# [What you need to do]
What is needed is an exact transcription of every entry below, with the pictures left out.

BEGIN Given information

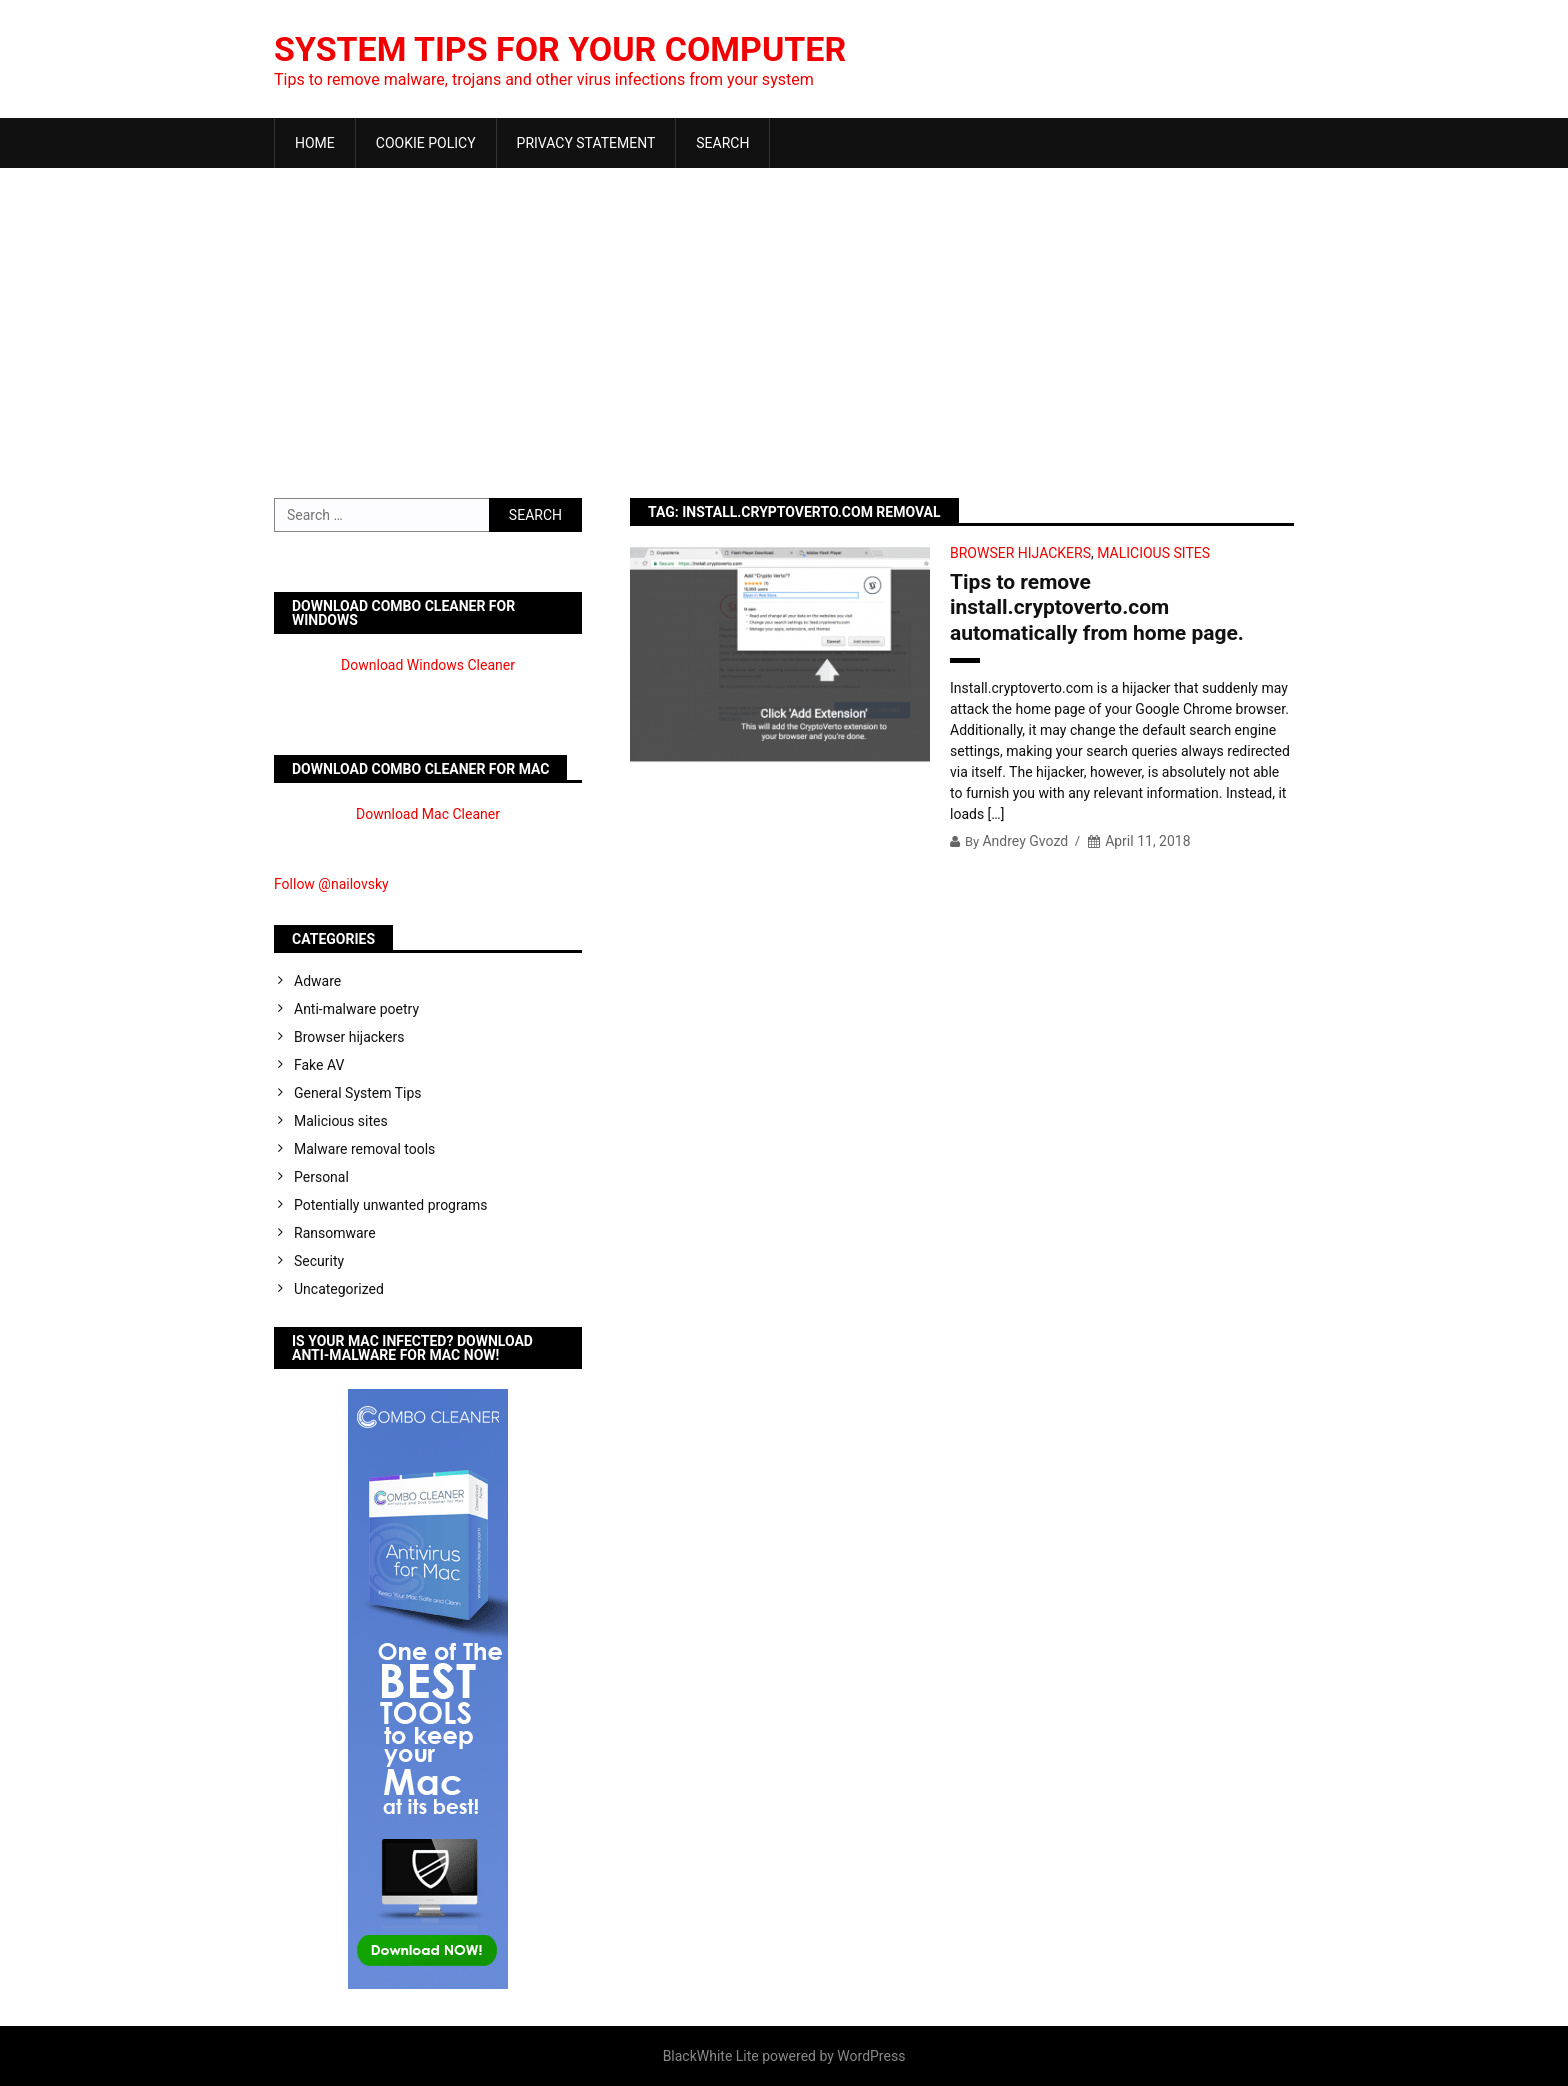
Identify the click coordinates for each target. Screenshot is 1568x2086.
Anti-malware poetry (356, 1009)
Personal (321, 1177)
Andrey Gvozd (1025, 841)
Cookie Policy (426, 143)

END Given information

# [Worked solution]
Identify the click coordinates for each target. Screenshot is 1568x2086.
Anti-malware poetry (356, 1009)
Personal (321, 1177)
Andrey Gvozd (1025, 841)
Cookie Policy (426, 143)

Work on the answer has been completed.